We can question that Mr Abhinav was also not aware of Cyber Law Compliance as otherwise he should have sensed that he should have sought some kind of permission to use the hospital app for a purpose other than seeking an appointment for which it was primarily meant.

But if the hospitals as an organization, NIC as an institution and UIDAI as a National Critical infrastructure with the nation’s best security officials in their roles did not recognize any threat nor had the system to monitor such articles which  can be accessed simply with a google alert in the name of UIDAI or e-Hospital or NIMHANs etc , then how can an individual like Abhinav be more resourceful?..could be his defense.

If Police pursue their case against the intermediaries such as the hospitals and NIC and ask them questions on “Lack of Due Diligence” or “Negligence”, there will be embarassment for these organizations. At the same time, without the UIDAI admitting that there was some kind of a breach, it is difficult to question any downstream user including NIC, Hospitals or Abhinav.

If the Police try to pursue the case only against Abhinav and does not open the pandora’s box of “Due Diligence by Intermediaries”, then obviously there will be a charge of unfair targetting of the individual in a discriminatory manner which would be an embarrassment for the Police itself.

If the Case needs to be pursued therefore UIDAI should first admit that there has been a “Security Breach” with or without “Data Breach”.
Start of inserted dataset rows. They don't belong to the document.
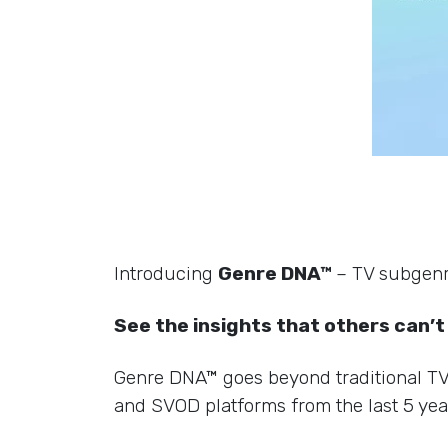
Introducing
Genre DNA™
– TV subgenre
See the insights that others can’t
Genre DNA™ goes beyond traditional TV g
and SVOD platforms from the last 5 yea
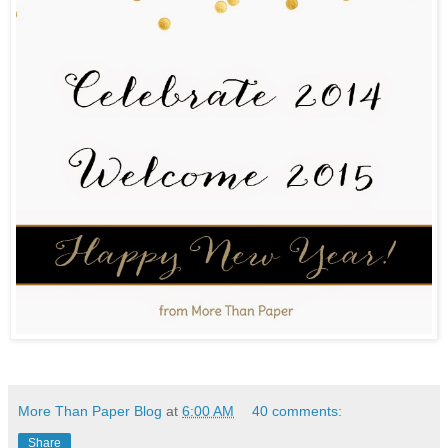
More Than Paper Blog
at
6:00 AM
40 comments:
Share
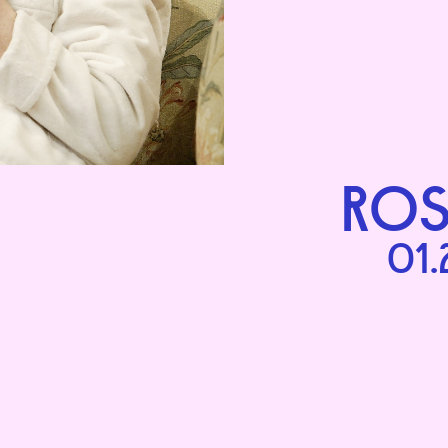
ROS
01.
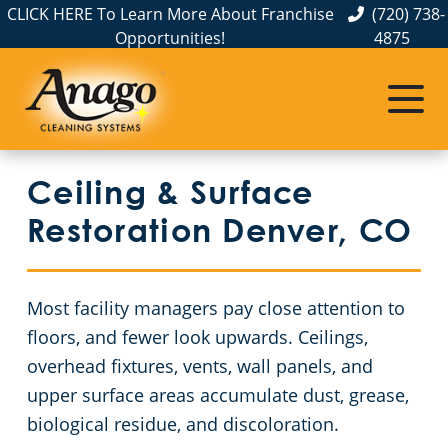
CLICK HERE To Learn More About Franchise
(720) 738-
Opportunities!
4875
Janitorial Services
Service Areas
About Us
Commercial Cleaning Services in Colorado
The Anago Difference
Weld County
Disinfection Services
Office Buildings
Ceiling & Surface
Testimonials
Larimer County
Auto Dealerships
FAQs About Commercial Cleaning Denver, CO
Restoration Denver, CO
Jefferson County
Day Porter Services
GBAC STAR Accredited Disinfection Services in Denver, CO
Most facility managers pay close attention to
Douglas County
Financial Institutions
Protection+ Disinfection in Denver, CO
floors, and fewer look upwards. Ceilings,
overhead fixtures, vents, wall panels, and
Broomfield County
Electrostatic Disinfection
Fitness Centers
upper surface areas accumulate dust, grease,
biological residue, and discoloration.
Boulder County
Hospitality Buildings
Ceiling & Surface Restoration Denver, CO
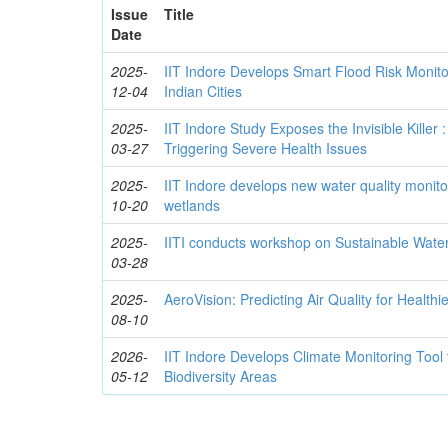
Issue
Title
Date
2025-
IIT Indore Develops Smart Flood Risk Monito
12-04
Indian Cities
2025-
IIT Indore Study Exposes the Invisible Killer :
03-27
Triggering Severe Health Issues
2025-
IIT Indore develops new water quality monito
10-20
wetlands
2025-
IITI conducts workshop on Sustainable Wa
03-28
2025-
AeroVision: Predicting Air Quality for Healthi
08-10
2026-
IIT Indore Develops Climate Monitoring Tool
05-12
Biodiversity Areas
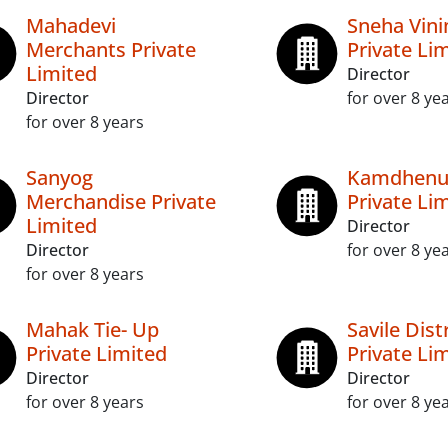
Mahadevi
Sneha Vin
Merchants Private
Private Li
Limited
Director
Director
for over 8 ye
for over 8 years
Sanyog
Kamdhenu
Merchandise Private
Private Li
Limited
Director
Director
for over 8 ye
for over 8 years
Mahak Tie- Up
Savile Dist
Private Limited
Private Li
Director
Director
for over 8 years
for over 8 ye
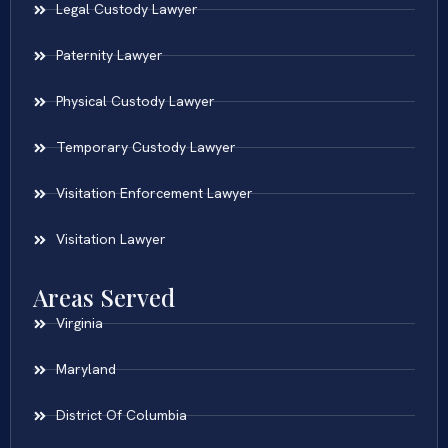
Legal Custody Lawyer
Paternity Lawyer
Physical Custody Lawyer
Temporary Custody Lawyer
Visitation Enforcement Lawyer
Visitation Lawyer
Areas Served
Virginia
Maryland
District Of Columbia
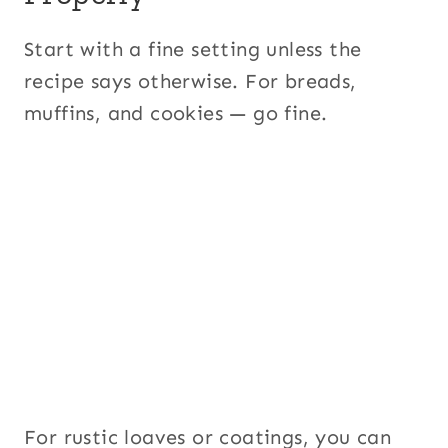
Start with a fine setting unless the
recipe says otherwise. For breads,
muffins, and cookies — go fine.
For rustic loaves or coatings, you can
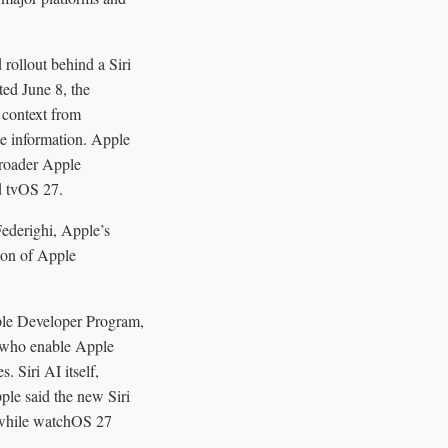
rollout behind a Siri
ted June 8, the
 context from
te information. Apple
broader Apple
d tvOS 27.
Federighi, Apple’s
tion of Apple
pple Developer Program,
s who enable Apple
. Siri AI itself,
pple said the new Siri
 while watchOS 27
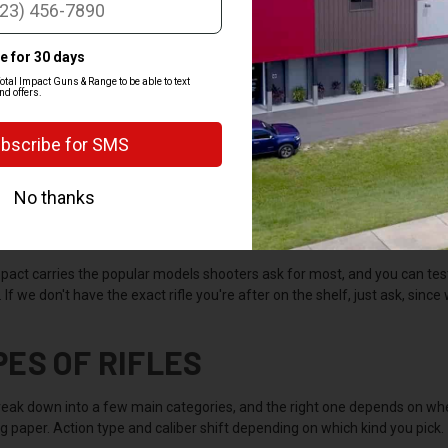
Y BUY A RIFLE
gives you more range, accuracy, and power than a handgun, which is why 
 The long barrel and shoulder stock make it easier to aim and steadier t
r will with a pistol. There's a rifle for just about every job and every b
to match the caliber to what you're actually doing.
mpact carries the popular models shooters ask for most, and you can te
If we don't have the exact rifle you're after on the shelf, just ask, since 
PES OF RIFLES
break down into a few main categories, and the right one depends on whe
 paper. Action type and caliber shift depending on which kind you pick.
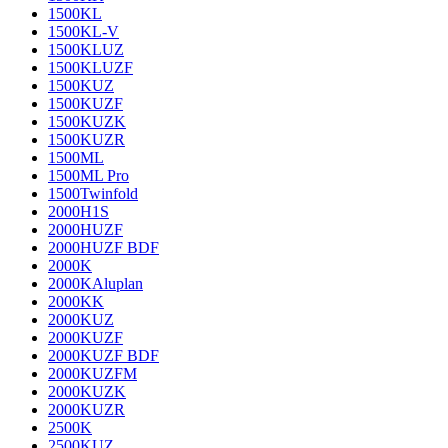
1500KL
1500KL-V
1500KLUZ
1500KLUZF
1500KUZ
1500KUZF
1500KUZK
1500KUZR
1500ML
1500ML Pro
1500Twinfold
2000H1S
2000HUZF
2000HUZF BDF
2000K
2000KAluplan
2000KK
2000KUZ
2000KUZF
2000KUZF BDF
2000KUZFM
2000KUZK
2000KUZR
2500K
2500KUZ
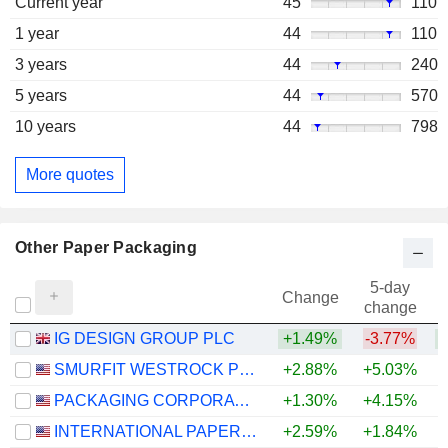
Current year
45
110
1 year
44
110
3 years
44
240
5 years
44
570
10 years
44
798
More quotes
Other Paper Packaging
5-day
Change
change
IG DESIGN GROUP PLC
+1.49%
-3.77%
+
SMURFIT WESTROCK PLC
+2.88%
+5.03%
+
PACKAGING CORPORATION OF AMERICA
+1.30%
+4.15%
+
INTERNATIONAL PAPER COMPANY
+2.59%
+1.84%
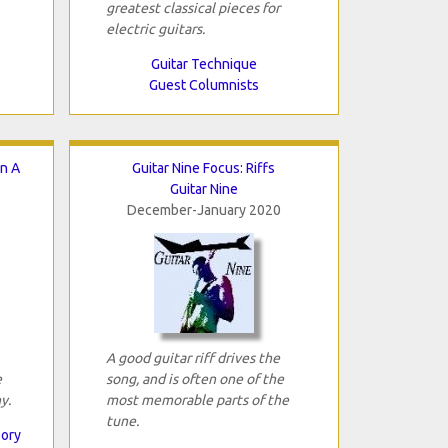
greatest classical pieces for
electric guitars.
Guitar Technique
Guest Columnists
In A
Guitar Nine Focus: Riffs
Guitar Nine
December-January 2020
A good guitar riff drives the
e
song, and is often one of the
y.
most memorable parts of the
tune.
eory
If not, they should withdraw their complaint and a fresh complaint has to be filed by all the hospitals which have been used by the Abhinav App on different occasions which should say that their platform was not meant for public to use it as an aadhar information extraction device even if it was their own. But then they will have to answer why they could not say so on their website in the form of terms of use or privacy policy document. Will they admit that all these organizations donot know the basics of Section 79 requirement of ITA 2000. Their pride will not allow them to admit.

Hence they may not be interested in filing a complaint.

If UIDAI withdraws its complaint and no body else is prepared to register the complaint, what action can the Police take?… They also would not perhaps be interested in inventing some reason to keep the case going since anyway at some point of time in future it may be dismissed by some Court with perhaps some strictures.

In the light of the above, I am not surprised at the indication of the Deccan Herald Report that the complaint would be reduced into a non criminal violation. May be it may be diluted further and even be dropped altogether.